Выбрать главу

Фактически ведь дело обстояло таким образом, что высший церковный иерарх, руководствуясь финансовыми интересами, назначил епископом сразу трех епархий светского молодого человека, который, в свою очередь, призвал на службу невежественного проповедника с весьма сомнительным прошлым. В итоге они оба — архиепископ и проповедник — занялись обманом простого народа, искажая христианское учение и нагло играя на самых святых чувствах людей с единственной целью — выманить у них из кармана как можно больше денег.

На протяжении всего рокового 1517 года, еще до вывешивания своих знаменитых тезисов, Мартин Лютер в своих проповедях предпринимал множество попыток разъяснить пастве те богословские положения, которые могли быть ими истолкованы неверно со слов других проповедников. «Индульгенцию, — обращался он к ним, — следует принимать с должным уважением, ибо она — плод деяний Христа и святых. Однако в руках корыстолюбца она служит не Богу, а маммоне. Папские посланцы больше думают о деньгах, чем о душе. Простой человек полагает, что, покупая индульгенцию, он обеспечивает себе спасение, а они позволяют ему пребывать в этой опаснейшей уверенности... Если бы они хотя бы раздавали индульгенции только тем, кто искренне раскаялся в своих грехах!» Немного позже он развил эту тему: «Широкая торговля индульгенциями способствует распространению праведности рабов. Из-за них простой народ приучается опасаться не самого греха, а наказания за грех. Если бы не этот страх наказания, никто и руки не протянул бы за индульгенцией, даже если б их раздавали задаром».

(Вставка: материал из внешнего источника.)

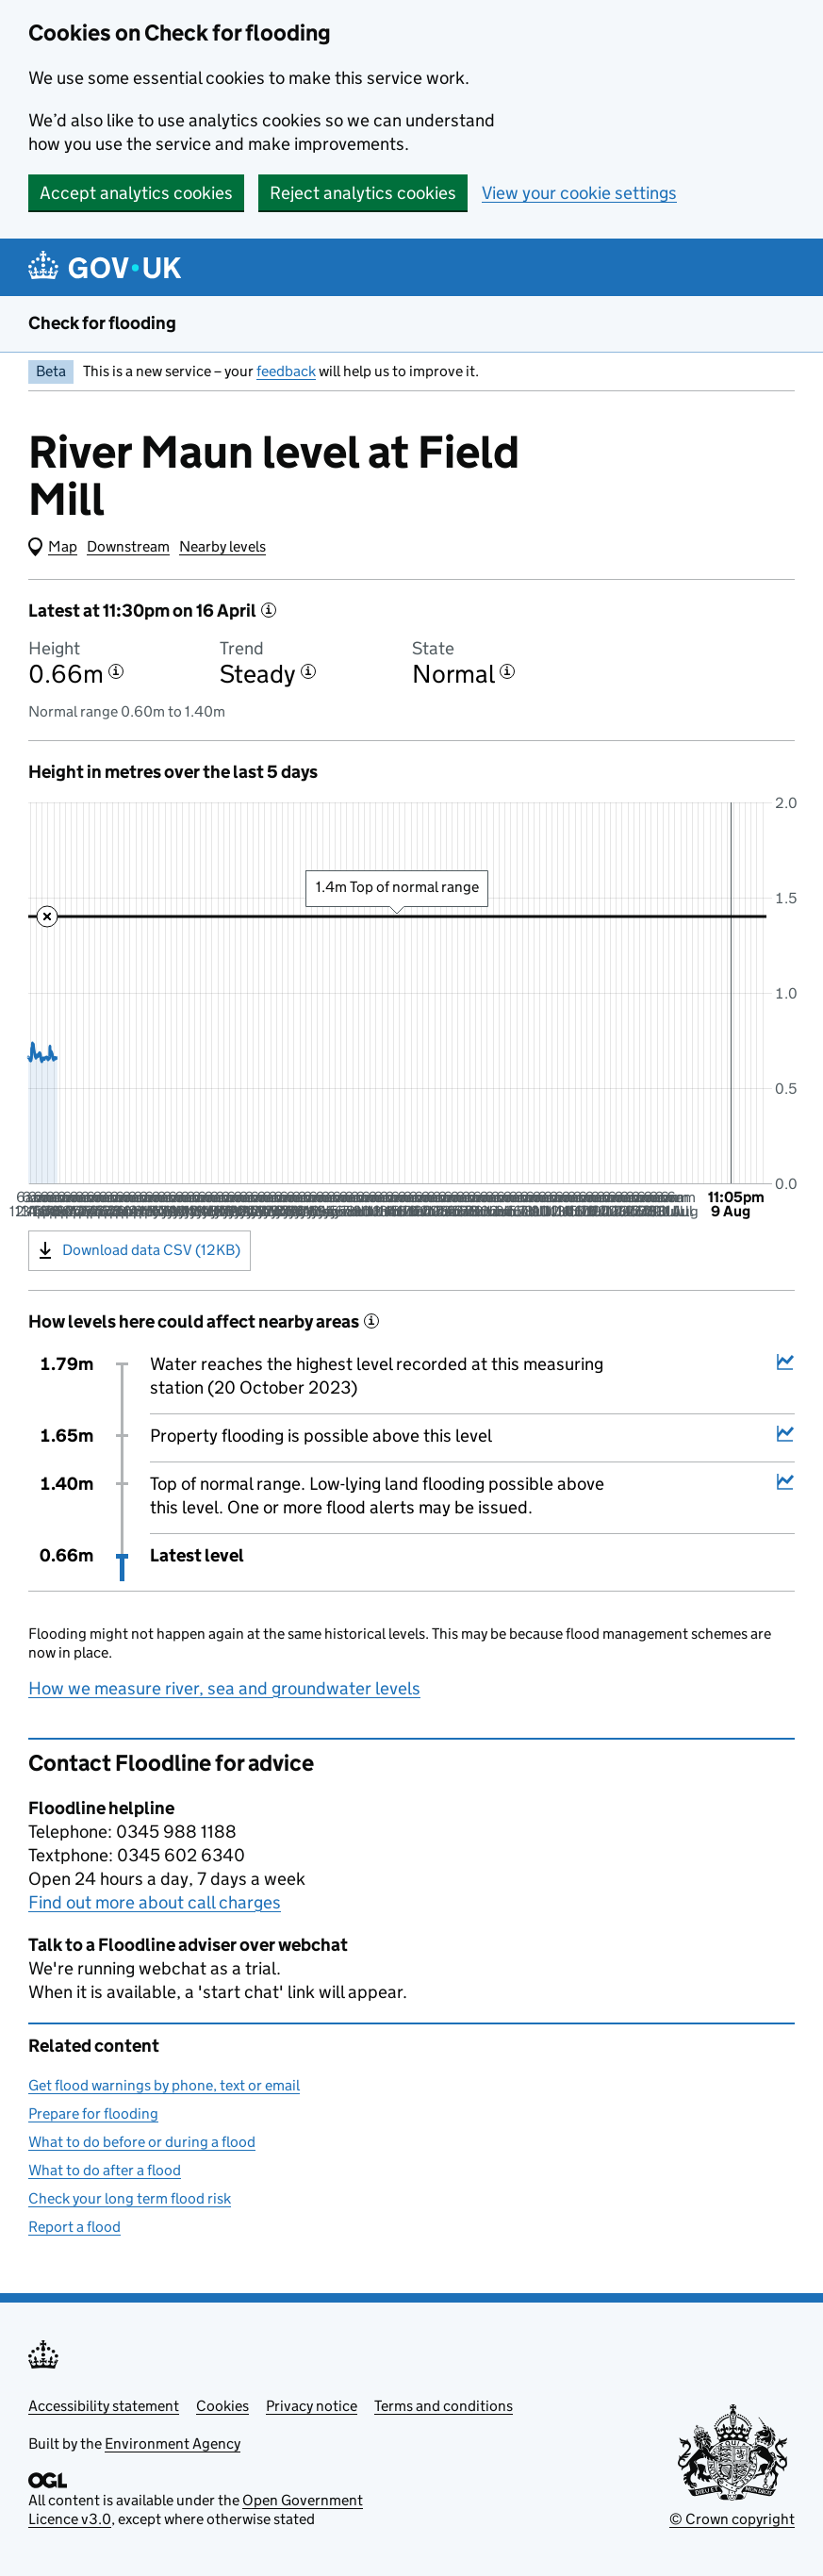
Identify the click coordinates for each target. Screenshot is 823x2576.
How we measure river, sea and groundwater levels (224, 1688)
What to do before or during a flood (141, 2142)
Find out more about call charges (154, 1902)
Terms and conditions (443, 2406)
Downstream (128, 546)
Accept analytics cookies (136, 193)
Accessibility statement (103, 2406)
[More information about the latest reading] (268, 610)
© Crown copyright (732, 2519)
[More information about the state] (507, 671)
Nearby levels (222, 546)
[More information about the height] (116, 671)
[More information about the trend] (308, 671)
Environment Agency (172, 2443)
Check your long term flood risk (129, 2198)
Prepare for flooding (93, 2113)
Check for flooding (102, 323)
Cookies (222, 2406)
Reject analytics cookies (363, 193)
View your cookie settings (579, 193)
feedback (286, 371)
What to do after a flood (104, 2170)
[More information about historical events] (371, 1321)
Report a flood (74, 2227)
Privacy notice (311, 2406)
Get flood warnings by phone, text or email (164, 2085)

Эта же мысль о недопустимом легкомыслии по отношению к собственным грехам и нежелании принять искупительное страдание — самом опасном следствии церковной торговли индульгенциями — нашла свое выражение в тезисах: «Истинное раскаяние стремится к страданию, любит страдание. Терпимость к греху, распространяемая через индульгенции, освобождает человека от необходимости страдания и тем самым вынуждает его ненавидеть страдание». Здесь Лютер смешивает две разные вещи. С одной стороны, он говорит о нежелании нераскаявшегося грешника страдать, с другой — о готовности раскаявшегося согласиться с «отменой» наказания за совершенный грех. Ему категорически не нравятся люди, которые гоняются за индульгенциями в надежде избежать кары за грехи, но в то же время он предостерегает против индульгенций и тех, кто искренне сокрушается в совершении греха. Но ведь очевидно, что психологически те и другие настроены абсолютно по-разному: если вторые, раскаявшись, заслуживают право на божественное милосердие и принимают индульгенцию не как подачку, но как Божий дар, то первые, чуждые всякого раскаяния, вообще не способны ни понять смысла страдания, ни решиться в дальнейшем избегать греха. Именно поэтому Церковь в обмен на индульгенцию требует от грешника искреннего и глубокого покаяния.

Любопытно проследить, как расходятся в этот период времени умозрительные представления Лютера и его же душевный опыт. В его тезисах, как и вообще во всей истории противостояния Тецелю, доминирует следующая мысль: человек, надеющийся достичь душевного покоя — не важно, с помощью индульгенции или без нее, — пребывает во власти иллюзии, поскольку забывает о своей греховности и крови, пролитой за него Христом. Лучше уж постоянно поддерживать в себе чувство страха, чем успокоиться, приняв как должное божественное милосердие. Этот вывод, противоречивший всему, что Лютер старался в это время делать, означал его внутреннюю убежденность в превосходстве конкретных человеческих деяний над Божьей благодатью. В проповеди ко Дню Всех Святых он, называя самой большой опасностью для души проповедь индульгенции, не говорил, что речь идет о нежелании нераскаявшегося грешника принять страдание, но о желании избежать наказания как такового. Этому же посвящены и два первых тезиса: «Следует наставлять христианина учиться следовать за учителем нашим Христом, преодолевая страдания, смерть и адские муки; лучше ценой страдания взойти в Царство Небесное, чем пребывать в блаженном состоянии ложного умиротворения». Он, разумеется, совершенно прав, когда говорит о ложном умиротворении. Вот только сам он не сомневается, что это ложное чувство покоя исходит из уверенности в том, что Бог простит грешника. Как сам он настаивает в преды-дущих строках, «никто не может быть уверен в том, что раскаяние его истинно».